_Records drawn from a dataset_
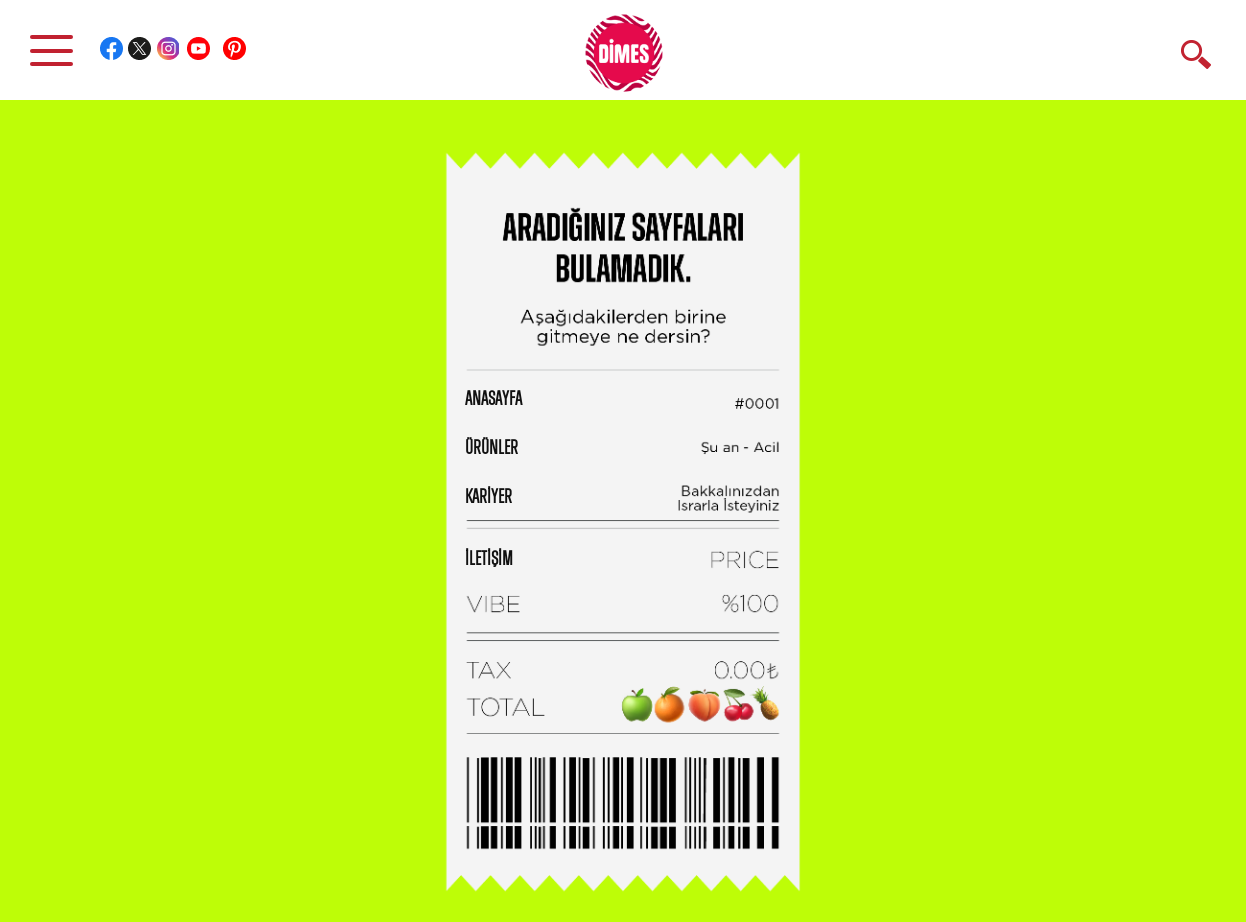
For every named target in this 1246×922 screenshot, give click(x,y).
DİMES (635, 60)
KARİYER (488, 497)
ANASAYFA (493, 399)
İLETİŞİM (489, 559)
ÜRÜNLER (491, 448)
==
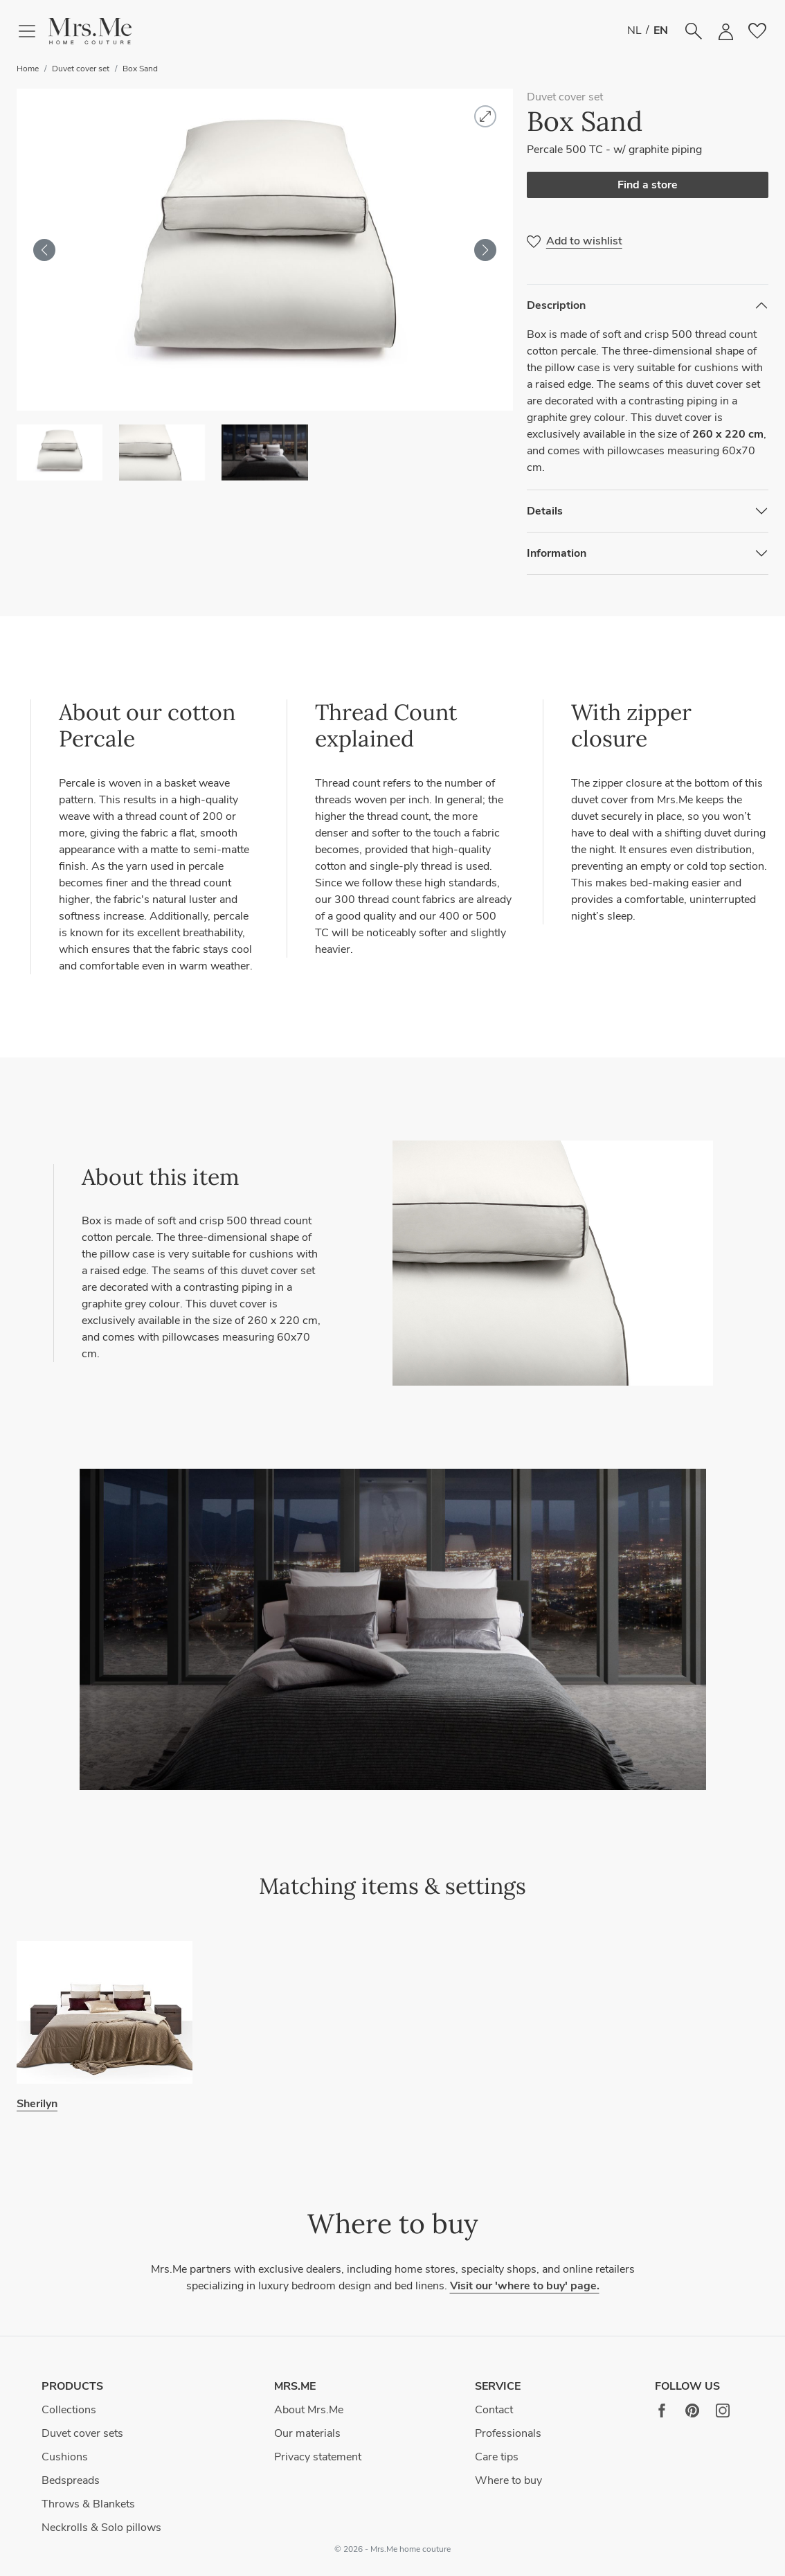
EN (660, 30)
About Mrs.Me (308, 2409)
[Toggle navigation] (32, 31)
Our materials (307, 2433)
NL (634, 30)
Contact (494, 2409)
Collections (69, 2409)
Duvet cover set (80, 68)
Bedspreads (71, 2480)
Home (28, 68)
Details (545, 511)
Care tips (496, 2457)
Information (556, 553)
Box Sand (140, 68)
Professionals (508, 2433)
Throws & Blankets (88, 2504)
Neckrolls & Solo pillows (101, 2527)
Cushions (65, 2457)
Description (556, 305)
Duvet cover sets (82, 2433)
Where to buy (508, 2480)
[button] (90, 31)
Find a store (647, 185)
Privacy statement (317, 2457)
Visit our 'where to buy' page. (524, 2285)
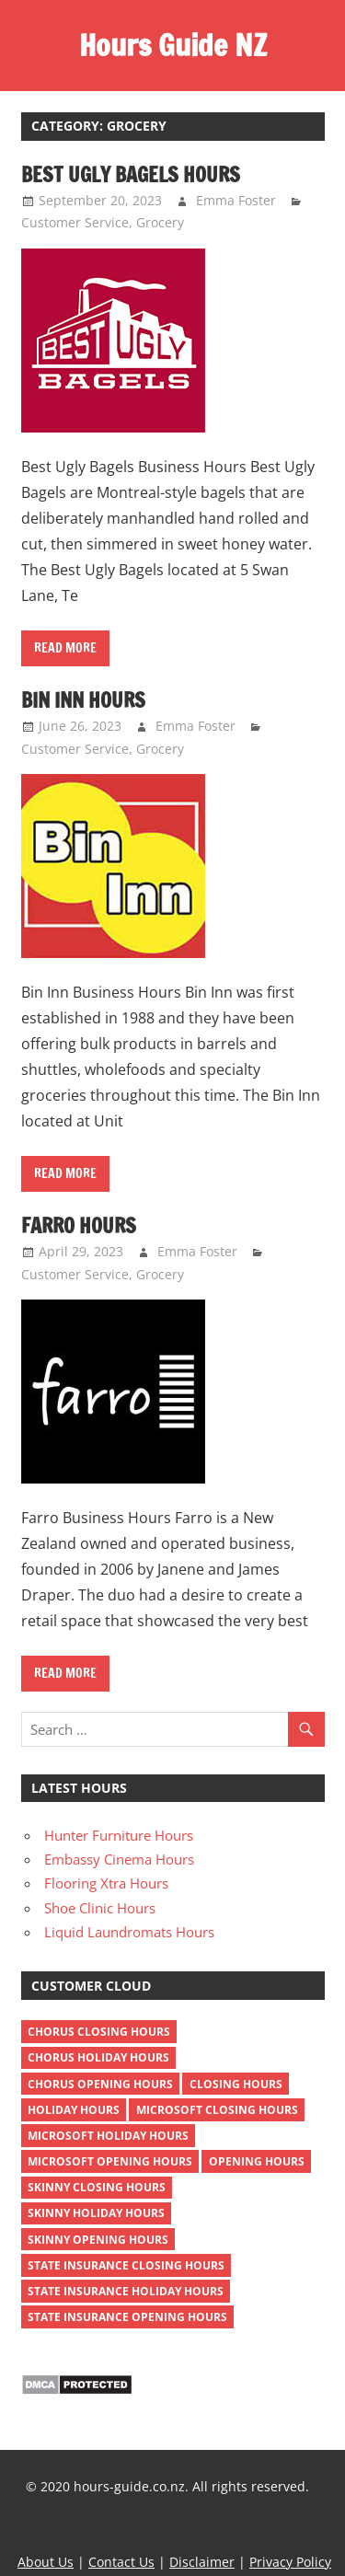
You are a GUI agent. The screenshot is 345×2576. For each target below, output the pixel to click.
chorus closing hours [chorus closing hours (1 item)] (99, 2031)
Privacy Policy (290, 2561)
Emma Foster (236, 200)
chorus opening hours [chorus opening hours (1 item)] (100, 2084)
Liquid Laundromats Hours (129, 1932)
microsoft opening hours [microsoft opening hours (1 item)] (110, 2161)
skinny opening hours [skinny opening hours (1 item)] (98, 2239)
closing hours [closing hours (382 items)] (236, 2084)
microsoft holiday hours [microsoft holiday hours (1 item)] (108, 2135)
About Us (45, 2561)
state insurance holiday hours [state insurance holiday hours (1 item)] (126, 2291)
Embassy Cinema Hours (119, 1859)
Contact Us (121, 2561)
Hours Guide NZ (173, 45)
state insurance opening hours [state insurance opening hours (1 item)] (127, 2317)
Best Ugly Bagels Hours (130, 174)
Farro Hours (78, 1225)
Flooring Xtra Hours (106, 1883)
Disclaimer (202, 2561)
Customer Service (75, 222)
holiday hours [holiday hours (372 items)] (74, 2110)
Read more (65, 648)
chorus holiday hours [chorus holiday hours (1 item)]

_PROBLEM REQUIREMENTS_
Above are the records; from them, give again exactly the lines from the one containing "Hours Guide NZ (173, 45)" to the one containing "chorus holiday hours [chorus", both lines included, and nothing more.

_RESPONSE AREA_
Hours Guide NZ (173, 45)
state insurance opening hours [state insurance opening hours (1 item)] (127, 2317)
Best Ugly Bagels Hours (130, 174)
Farro Hours (78, 1225)
Flooring Xtra Hours (106, 1883)
Disclaimer (202, 2561)
Customer Service (75, 222)
holiday hours [holiday hours (372 items)] (74, 2110)
Read more (65, 648)
chorus holiday hours [chorus holiday hours (1 item)]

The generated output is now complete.